Your task is to gather the lines below that hold the string "familiale".
--------------------------------------------------
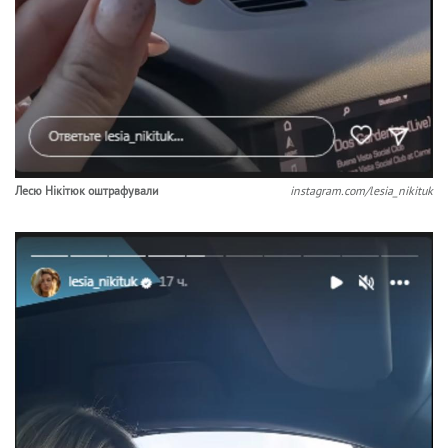
Лесю Нікітюк оштрафували
instagram.com/lesia_nikituk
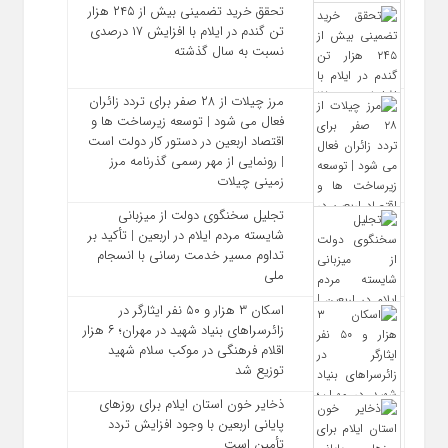
تحقق خرید تضمینی بیش از ۲۴۵ هزار
تن گندم در ایلام با افزایش ۱۷ درصدی
نسبت به سال گذشته
مرز چیلات از ۲۸ صفر برای تردد زائران
فعال می‌ شود | توسعه زیرساخت‌ ها و
اقتصاد اربعین در دستور کار دولت است
| رونمایی از مهر رسمی گذرنامه مرز
زمینی چیلات
تجلیل سخنگوی دولت از میزبانی
شایسته مردم ایلام در اربعین | تأکید بر
تداوم مسیر خدمت‌ رسانی با انسجام
ملی
اسکان ۳ هزار و ۵۰ نفر ایثارگر در
زائرسراهای بنیاد شهید در مهران؛ ۶ هزار
اقلام فرهنگی در موکب سلام شهید
توزیع شد
ذخایر خون استان ایلام برای روزهای
پایانی اربعین با وجود افزایش تردد
تأمین است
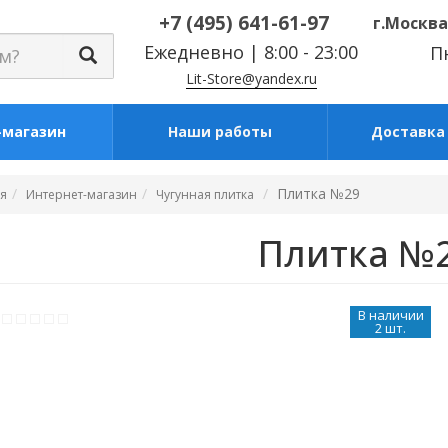
+7 (495) 641-61-97
г.Москва
Ежедневно | 8:00 - 23:00
Пн
Lit-Store@yandex.ru
-магазин
Наши работы
Доставка 
Плитка №29
ая
Интернет-магазин
Чугунная плитка
Плитка №
В наличии
2 шт.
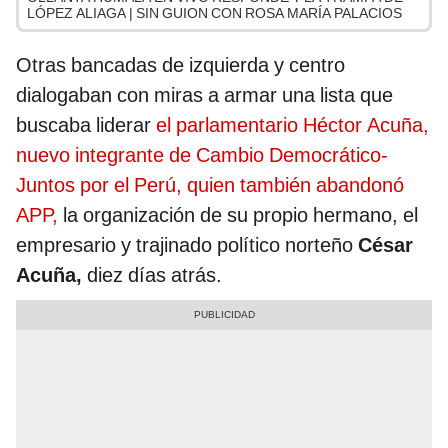
LÓPEZ ALIAGA | SIN GUION CON ROSA MARÍA PALACIOS
Otras bancadas de izquierda y centro
dialogaban con miras a armar una lista que
buscaba liderar
el parlamentario Héctor Acuña,
nuevo integrante de Cambio Democrático-
Juntos por el Perú, quien también abandonó
APP,
la organización de su propio hermano, el
empresario y trajinado político norteño
César
Acuña,
diez días atrás.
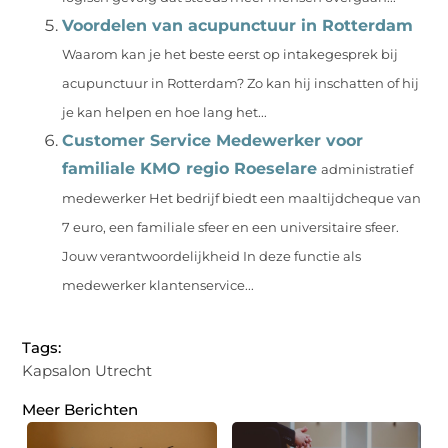
Voordelen van acupunctuur in Rotterdam
Waarom kan je het beste eerst op intakegesprek bij
acupunctuur in Rotterdam? Zo kan hij inschatten of hij
je kan helpen en hoe lang het...
Customer Service Medewerker voor
familiale KMO regio Roeselare
administratief
medewerker Het bedrijf biedt een maaltijdcheque van
7 euro, een familiale sfeer en een universitaire sfeer.
Jouw verantwoordelijkheid In deze functie als
medewerker klantenservice...
Tags:
Kapsalon Utrecht
Meer Berichten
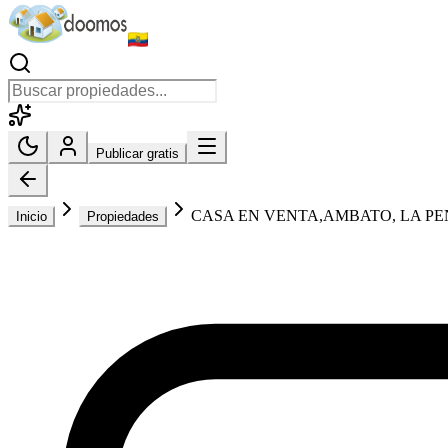
Publicar gratis
CASA EN VENTA,AMBATO, LA P
Inicio
Propiedades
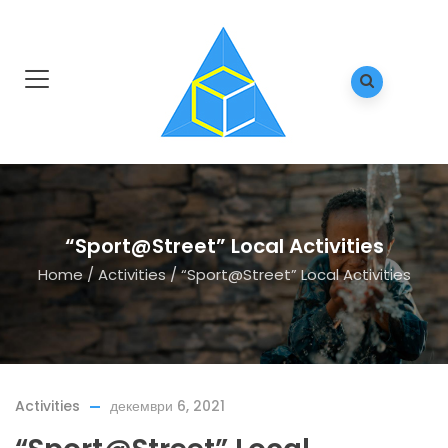
“Sport@Street” Local Activities
Home
/
Activities
/
“Sport@Street” Local Activities
Activities
декември 6, 2021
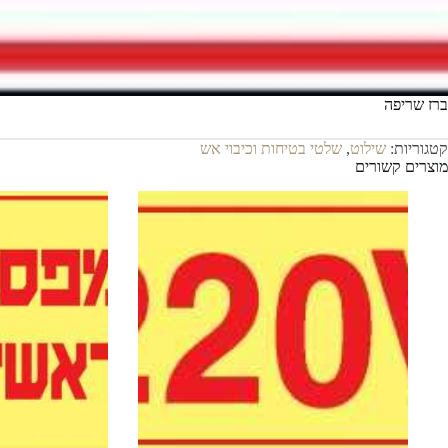
ברז שריפה
קטגוריות:
שילוט
,
שלטי בטיחות וכיבוי אש
מוצרים קשורים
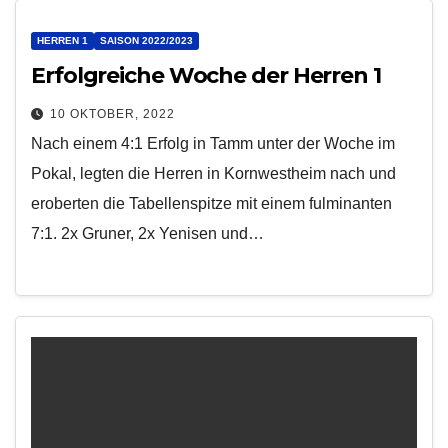
HERREN 1
SAISON 2022/2023
Erfolgreiche Woche der Herren 1
10 OKTOBER, 2022
Nach einem 4:1 Erfolg in Tamm unter der Woche im
Pokal, legten die Herren in Kornwestheim nach und
eroberten die Tabellenspitze mit einem fulminanten
7:1. 2x Gruner, 2x Yenisen und…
--------------------------------------------------
Answer to the exercise —
familiale KMO regio Roeselare
7 euro, een familiale sfeer en een universitaire sfeer.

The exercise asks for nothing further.